* WHAT THE TASK ASKS *
Write out the entries below once more, exactly, with the pictures left out.

[Dataset entries]
:::

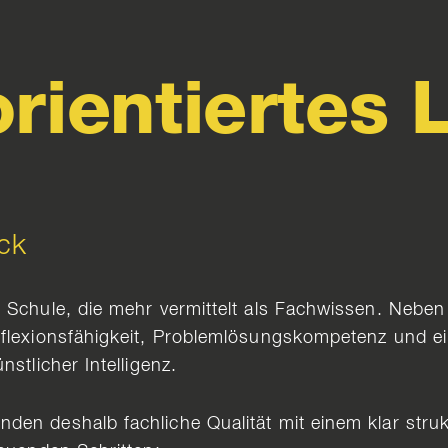
rientiertes 
ck
r Schule, die mehr vermittelt als Fachwissen. Nebe
Reflexionsfähigkeit, Problemlösungskompetenz und 
stlicher Intelligenz.
en deshalb fachliche Qualität mit einem klar strukt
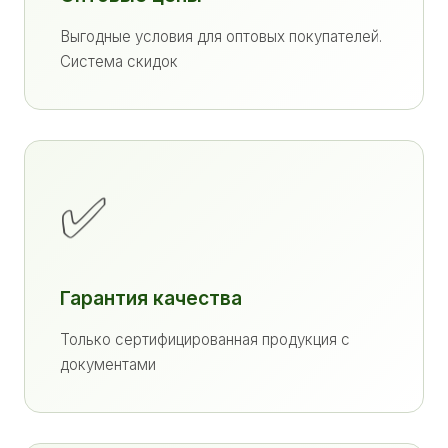
Выгодные условия для оптовых покупателей.
Система скидок
✅
Гарантия качества
Только сертифицированная продукция с
документами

:::

* YOUR RESPONSE *
rientiertes 
ck
r Schule, die mehr vermittelt als Fachwissen. Nebe
Reflexionsfähigkeit, Problemlösungskompetenz und 
stlicher Intelligenz.
en deshalb fachliche Qualität mit einem klar strukt
Выгодные условия для оптовых покупателей.
Система скидок
✅
Гарантия качества
Только сертифицированная продукция с
документами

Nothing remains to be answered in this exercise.